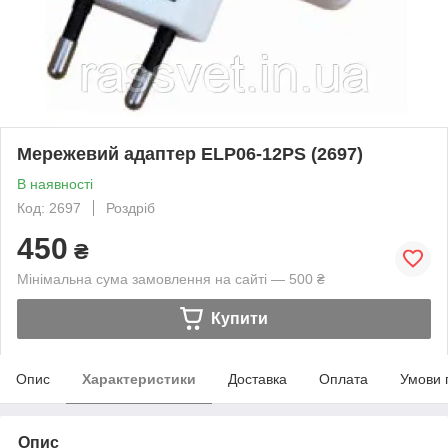
Мережевий адаптер ELP06-12PS (2697)
В наявності
Код: 2697
Роздріб
450
₴
Мінімальна сума замовлення на сайті — 500 ₴
Купити
Опис
Характеристики
Доставка
Оплата
Умови 
Опис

——

# BRIEF
Give back each entry verbatim but drop its pictures.

# EXERCISE SOLUTION
Мережевий адаптер ELP06-12PS (2697)
В наявності
Код: 2697
Роздріб
450
₴
Мінімальна сума замовлення на сайті — 500 ₴
Купити
Опис
Характеристики
Доставка
Оплата
Умови 
Опис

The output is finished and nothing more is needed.